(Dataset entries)
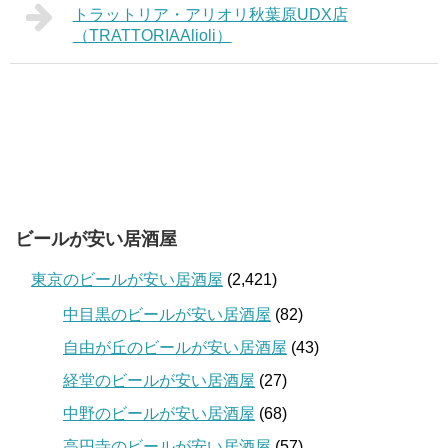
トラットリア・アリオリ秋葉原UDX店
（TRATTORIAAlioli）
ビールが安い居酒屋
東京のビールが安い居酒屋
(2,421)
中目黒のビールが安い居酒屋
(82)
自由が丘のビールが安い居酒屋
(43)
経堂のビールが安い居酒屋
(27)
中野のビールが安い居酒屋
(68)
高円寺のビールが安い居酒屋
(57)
...
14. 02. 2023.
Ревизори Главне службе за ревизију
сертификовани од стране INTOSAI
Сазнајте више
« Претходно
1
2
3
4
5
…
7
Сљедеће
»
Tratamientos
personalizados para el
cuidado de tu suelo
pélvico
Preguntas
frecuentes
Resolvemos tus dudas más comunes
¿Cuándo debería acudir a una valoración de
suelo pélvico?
---
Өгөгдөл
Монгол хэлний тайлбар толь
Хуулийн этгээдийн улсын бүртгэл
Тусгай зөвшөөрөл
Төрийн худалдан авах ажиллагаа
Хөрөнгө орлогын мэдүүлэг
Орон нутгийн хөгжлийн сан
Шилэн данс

- **Goal of the exercise**: Of the entries above, repeat exactly the lines between the line with "Tratamientos" and the line with "suelo pélvico?", inclusive, and no others.

- **Result of this task**:
Tratamientos
personalizados para el
cuidado de tu suelo
pélvico
Preguntas
frecuentes
Resolvemos tus dudas más comunes
¿Cuándo debería acudir a una valoración de
suelo pélvico?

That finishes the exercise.